Vanguard released the details of a new study where they looked at gender differences within defined contribution retirement plans (like a 401(k) plan).
One really fascinating insight is that women were much less likely to trade, but more likely to be diversified and to accept a managed product or service (like a target-date fund, for example). Men were more likely to override a managed solution in favor of their own and were significantly more likely to move things around.
VALLEY FORGE, PA (November 3, 2015)—Vanguard examined gender differences in participants of defined contribution (DC) plans…
Behaviors: Portfolio construction and trading
Additional gender tendencies emerged through an analysis of participants’ portfolio construction and investment decisions, though not necessarily on par with widespread financial stereotypes. Contrary to widely held views that women are more risk averse, their equity exposure is on par with that of their male counterparts. Instead, female participants skew towards less-concentrated risk. Women are less likely to hold employer stock and more likely to hold balanced investment allocations.
Nearly half of Vanguard female participants adopted professionally managed allocations—a managed account program, target date fund, or traditional balanced fund. Women are also far more likely than men to hold a target-date fund. As of year-end 2014, 42% of women held a single target-date fund and, on average, held 52% of account balances in target-date funds. In aggregate, 17% more women than men held a single target-date fund in their retirement plan account.
Vanguard research has also consistently demonstrated that participants using professionally managed allocations have better portfolio outcomes than participants who construct portfolios on their own.

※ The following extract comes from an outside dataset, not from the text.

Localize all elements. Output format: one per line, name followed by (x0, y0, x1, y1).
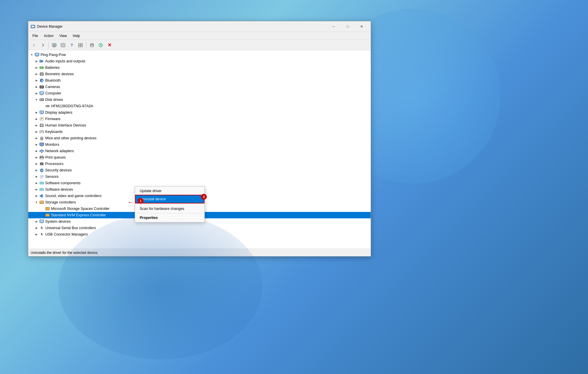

Women also traded about one-third less frequently than men, with only 7% of female participants trading in 2014.
That’s pretty much what I would have expected prior to reading the results.
Despite the fact that men in the study earned more than women, in general, women’s increased savings rate made up for the disparity in balances that might have ensued. Women’s willingness to accept assistance, in the form of professionally managed investment programs was also key to this.